A veces le hago la broma tonta de si no quiere comprar un libro en solitario de Ortega, sin Gasset y, tal vez por amabilidad o porque a esa hora del día mis simplezas le causan gracia, suelta una risa diáfana y completa: es usted tremendo.
 —Tengo el libro tal, por fin llegó.
—Voy por él, Iván. —Siempre acaba las frases con mi nombre. Al principio me hablaba de usted, pero un día ambos tomamos confianza y comenzó a llamarme por mi nombre. Yo siempre por señor Elías.
—¿Nada de Reyes? —Le digo a manera de broma, otra vez, ya que luego de una gran amistad Alfonso Reyes y Gasset terminaron muy enemistados. Enemistad que algún día me explicó que se debió a un acto de arrogancia del regio y la poca tolerancia del español.
—Nada de Reyes. —Repite y jura que vendrá por el libro que me encargó “para saludarme”, aunque sé que no lo hará porque casi no sale de sus casa. “Estoy viejo, ya no tengo la fuerza de antes.” Me confesó la primera vez que le reclamé al dejarme plantado. Siempre me dice, “voy para allá” y a los pocos minutos vuelve a marcar para disculparse. Entonces manda al chofer, un tipo que entrega un papel con una letra muy fina, manuscrita con el nombre del libro, el costo y una nota que dice: “favor de entregárselo, Elias T*”.
A veces manda a la mujer de la limpieza, una señora como de cincuenta años, muy aguerrida que pelea hasta el último peso de su patrón y las más de la veces ha tenido que irse sin el libro y regresar después porque el precio, a la hora de hacerle el descuento, no cuadra con lo que le dijeron.

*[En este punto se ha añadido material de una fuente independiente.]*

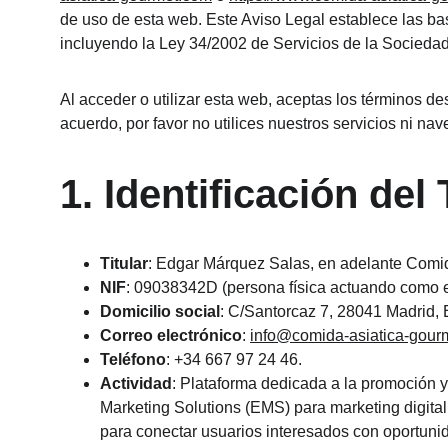
de uso de esta web. Este Aviso Legal establece las bas
incluyendo la Ley 34/2002 de Servicios de la Sociedad
Al acceder o utilizar esta web, aceptas los términos de
acuerdo, por favor no utilices nuestros servicios ni nave
1. Identificación del 
Titular
: Edgar Márquez Salas, en adelante Comida
NIF
: 09038342D (persona física actuando como e
Domicilio social
: C/Santorcaz 7, 28041 Madrid,
Correo electrónico
: 
info@comida-asiatica-gour
Teléfono
: +34 667 97 24 46.
Actividad
: Plataforma dedicada a la promoción y
Marketing Solutions (EMS) para marketing digital
para conectar usuarios interesados con oportunid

Tenía cerca de tres meses que no marcaba. Cuando un hombre de su edad desaparece tanto tiempo uno piensa en la muerte. La muerte de alguien que es solo una voz en el teléfono, un fantasma, un nombre en la lista de apartados, una amistad que no existe. Si falleciera no me enteraría, no sabría si solo se cambió de casa o dejo de comprar en la librería y se fue a otra. Nada.
—Ojalá un día venga, don Elías. Me gustaría mucho conocerlo y estrechar su mano. —Le digo con sinceridad al teléfono.
—Un día de estos, —me responde muy amable, mientras me dicta una lista de libros inconseguible y un nuevo estudio sobre Ortega y Gasset. —Va a ver que sí, un día estos voy a ir y no me va reconocer, pero yo a usted sí. —Me dice y me despido.